О Вадиме она всегда помнила – две его карточки, одна серьезная, паспортная, другая, где он снят делающим стойку на пляже, висели у нее над кроватью, – но, что говорить, время прошло, и первоначальная острота потери притупилась. Как ни странно, чаще вспоминала о Вадиме Софья Григорьевна, Кирина мать, в свое время называвшая его «этот тип», и младший брат Мишка, влюбившийся по уши в своего зятя или шурина (никто толком не знал, кем он ему приходится), научившего его плавать, прыгать в воду вниз головой, соскакивать с трамвая на полном ходу, а главное, курить.

Прошло еще пять лет. В сорок шестом году, в Алма-Ате, Киля познакомилась с Николаем Ивановичем Оболенским, профессором художественного института, и еще через год уехала с ним в Москву.
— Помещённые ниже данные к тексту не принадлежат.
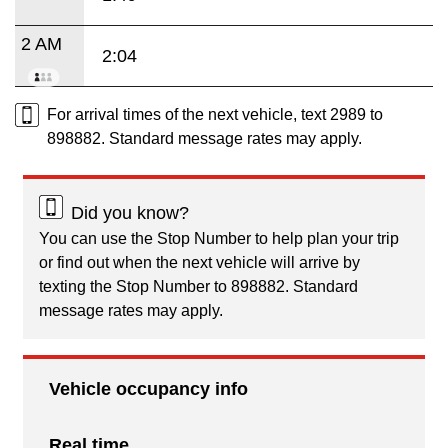
2 AM
2:04
For arrival times of the next vehicle, text 2989 to
898882. Standard message rates may apply.
Did you know?
You can use the Stop Number to help plan your trip
or find out when the next vehicle will arrive by
texting the Stop Number to 898882. Standard
message rates may apply.
Vehicle occupancy info
Real time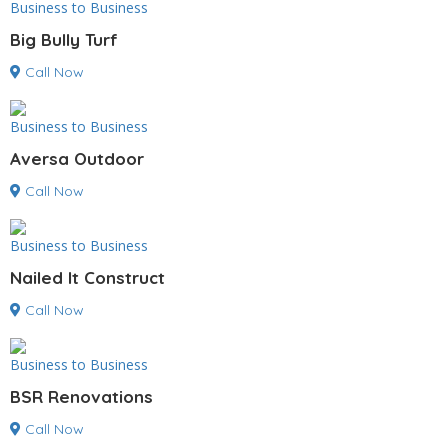
Business to Business
Big Bully Turf
Call Now
Business to Business
Aversa Outdoor
Call Now
Business to Business
Nailed It Construct
Call Now
Business to Business
BSR Renovations
Call Now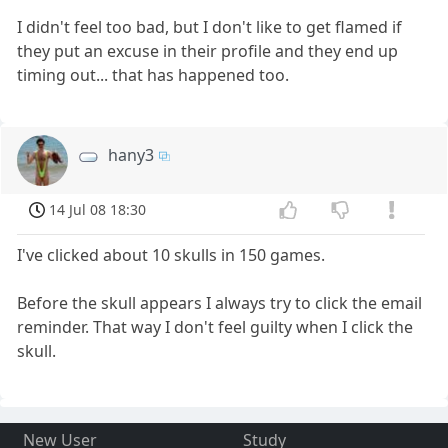
I didn't feel too bad, but I don't like to get flamed if
they put an excuse in their profile and they end up
timing out... that has happened too.
hany3
14 Jul 08 18:30
I've clicked about 10 skulls in 150 games.
Before the skull appears I always try to click the email
reminder. That way I don't feel guilty when I click the
skull.
New User
Study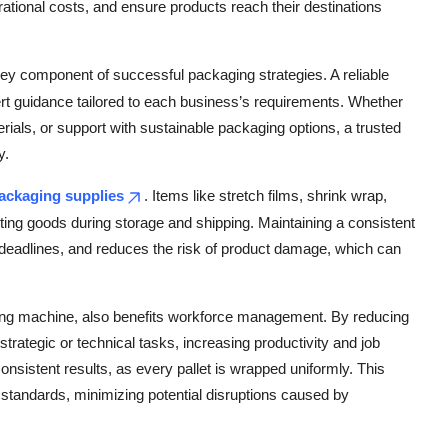
tional costs, and ensure products reach their destinations
key component of successful packaging strategies. A reliable
ert guidance tailored to each business’s requirements. Whether
ials, or support with sustainable packaging options, a trusted
y.
ackaging supplies
. Items like stretch films, shrink wrap,
cting goods during storage and shipping. Maintaining a consistent
t deadlines, and reduces the risk of product damage, which can
ing machine, also benefits workforce management. By reducing
ategic or technical tasks, increasing productivity and job
onsistent results, as every pallet is wrapped uniformly. This
standards, minimizing potential disruptions caused by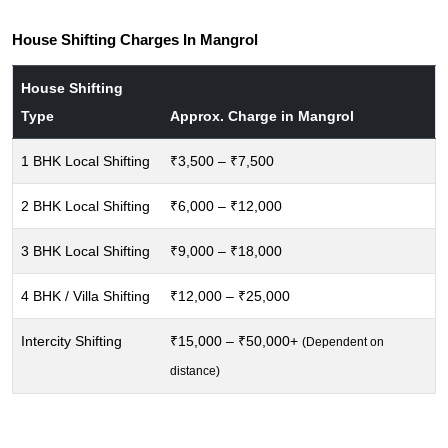
House Shifting Charges In Mangrol
House Shifting
Type
Approx. Charge in Mangrol
1 BHK Local Shifting
₹3,500 – ₹7,500
2 BHK Local Shifting
₹6,000 – ₹12,000
3 BHK Local Shifting
₹9,000 – ₹18,000
4 BHK / Villa Shifting
₹12,000 – ₹25,000
Intercity Shifting
₹15,000 – ₹50,000+
(Dependent on
distance)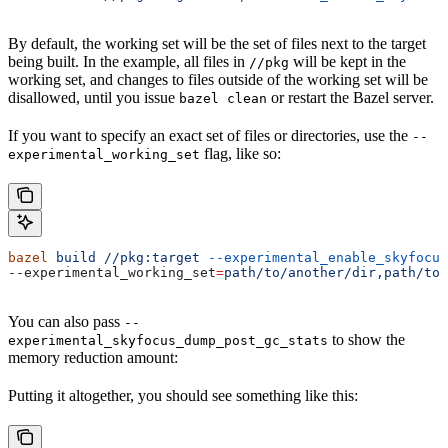
By default, the working set will be the set of files next to the target
being built. In the example, all files in
will be kept in the
//pkg
working set, and changes to files outside of the working set will be
disallowed, until you issue
or restart the Bazel server.
bazel clean
If you want to specify an exact set of files or directories, use the
--
flag, like so:
experimental_working_set
bazel
 build
 //pkg:target
 --experimental_enable_skyfocus
--experimental_working_set
=
path/to/another/dir,path/to/
You can also pass
--
to show the
experimental_skyfocus_dump_post_gc_stats
memory reduction amount:
Putting it altogether, you should see something like this: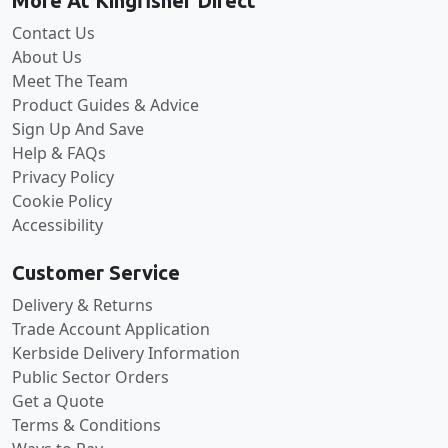
More At Kingfisher Direct
Contact Us
About Us
Meet The Team
Product Guides & Advice
Sign Up And Save
Help & FAQs
Privacy Policy
Cookie Policy
Accessibility
Customer Service
Delivery & Returns
Trade Account Application
Kerbside Delivery Information
Public Sector Orders
Get a Quote
Terms & Conditions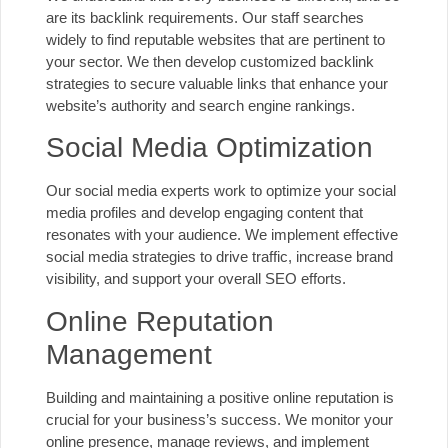
are its backlink requirements. Our staff searches
widely to find reputable websites that are pertinent to
your sector. We then develop customized backlink
strategies to secure valuable links that enhance your
website’s authority and search engine rankings.
Social Media Optimization
Our social media experts work to optimize your social
media profiles and develop engaging content that
resonates with your audience. We implement effective
social media strategies to drive traffic, increase brand
visibility, and support your overall SEO efforts.
Online Reputation
Management
Building and maintaining a positive online reputation is
crucial for your business’s success. We monitor your
online presence, manage reviews, and implement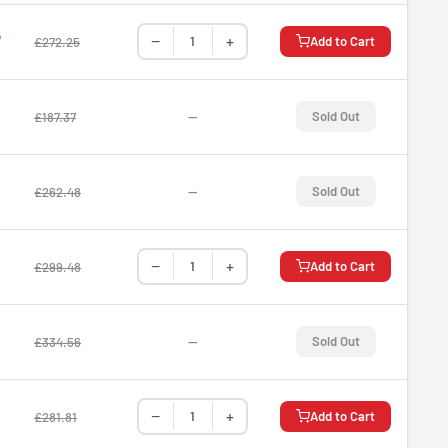
−
+
7
Add to Cart
£272.25
—
Sold Out
£187.37
—
Sold Out
£262.48
−
+
Add to Cart
£299.48
—
Sold Out
£334.56
−
+
Add to Cart
£281.81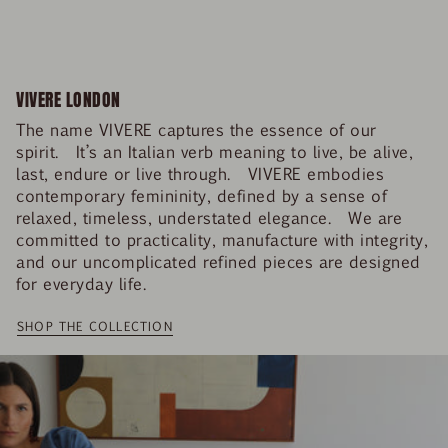
VIVERE LONDON
The name VIVERE captures the essence of our
spirit. It’s an Italian verb meaning to live, be alive,
last, endure or live through. VIVERE embodies
contemporary femininity, defined by a sense of
relaxed, timeless, understated elegance. We are
committed to practicality, manufacture with integrity,
and our uncomplicated refined pieces are designed
for everyday life.
SHOP THE COLLECTION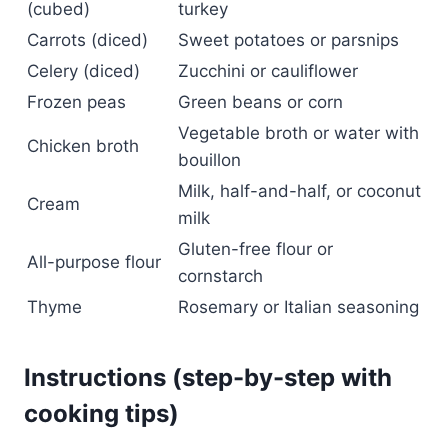
(cubed)
turkey
Carrots (diced)
Sweet potatoes or parsnips
Celery (diced)
Zucchini or cauliflower
Frozen peas
Green beans or corn
Vegetable broth or water with
Chicken broth
bouillon
Milk, half-and-half, or coconut
Cream
milk
Gluten-free flour or
All-purpose flour
cornstarch
Thyme
Rosemary or Italian seasoning
Instructions (step-by-step with
cooking tips)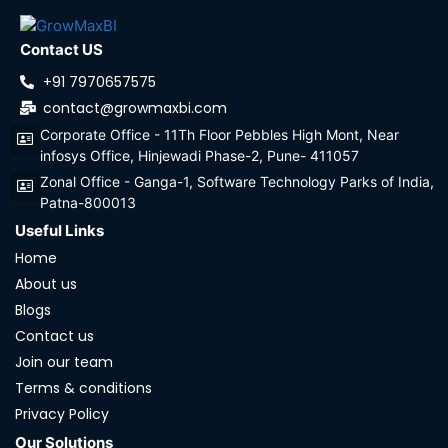
Contact US
+91 7970657575
contact@growmaxbi.com
Corporate Office - 11Th Floor Pebbles High Mont, Near
infosys Office, Hinjewadi Phase-2, Pune- 411057
Zonal Office - Ganga-1, Software Technology Parks of India,
Patna-800013
Useful Links
Home
About us
Blogs
Contact us
Join our team
Terms & conditions
Privacy Policy
Our Solutions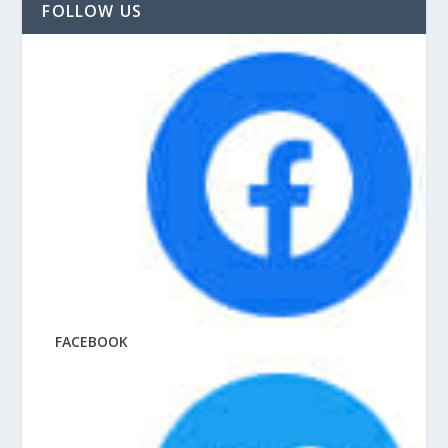
FOLLOW US
FACEBOOK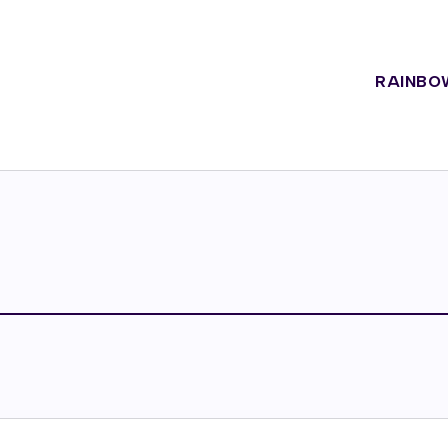
RAINBO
Несколько позже перебралась туда же и Софья Григорьевна с Мишкой.

Бедные матери, как трудно им ко всему привыкать. Куда труднее, чем детям. И как не могла Софья Григорьевна сразу привыкнуть к тому, что их маленькая Киля стала вдруг женой какого-то никому не известного человека в зеленой футболке, от которого пахло табаком, а иногда и водкой, так же трудно было ей свыкнуться с мыслью, что Киля ее вышла замуж за Оболенского. Вадим все-таки был почти ровесником Кили, и, как говорили соседки, они «чудесная пара». И вообще, как вскоре выяснилось, при всем своем легкомыслии Вадим был добрый, веселый, услужливый и, главное, любил Килю. И она его. И Софья Григорьевна полюбила его тоже. А Оболенский? Седой, лысый, пожилой вдовец с брюшком, с диабетом, всегда обсыпанный пеплом, молчаливый, тихий. Правда, известный и состоятельный. Неужели Киля позарилась на положение, на деньги, связи? Не может быть…

– 3 —

Кире Георгиевне шел сорок второй год, но, как ни странно, она этого не чувствовала. Она по-прежнему была стройна (особое удовольствие ей доставляло, когда на улице или в магазине ее называли «девушка»), по-прежнему любила пляж, плаванье, греблю (к сожалению, на это теперь оставалось очень мало времени). Она не думала, в отличие от своих приятельниц, ни о какой диете, сохраняющей фигуру, не жаловалась на сердце, головные боли. Волосы, правда, она уже подкрашивала, и, нужно сказать, довольно тщательно, чтоб не было видно седеющего пробора, но во рту были только две золотые коронки, в самой глубине, видные только, когда она смеялась, и лицо было свежее, почти без морщин – посторонние давали ей никак не больше тридцати двух – тридцати трех лет. Но главное не это. Главное, что она умудрилась за эти годы не растерять то, что с возрастом обычно исчезает, – она осталась такой же увлекающейся в работе, какой была и в двадцать лет. Но, кроме того, она приобрела и нечто новое – и, скажем прямо, для друзей ее неожиданное: она научилась работать. И в этом ей очень помог Николай Иванович Оболенский.

Он был старше Кили более чем на двадцать лет. Родился еще в девятнадцатом веке. К началу революции ему минул двадцать первый год. Как и все молодые художники того времени, он с увлечением рисовал гигантские плакаты с рабочими и красноармейцами, дающими в рыло Деникину, Врангелю, Пилсудскому. Потом увлечение плакатом прошло. Благодаря своему отцу, тоже художнику, учившемуся в Академии вместе с Кустодиевым и Малявиным, он попал в руки к Нестерову и к концу тридцатых годов стал довольно уже известным художником. В годы Отечественной войны удостоен был Сталинской премии. Через некоторое время он был избран членом-корреспондентом Академии художеств.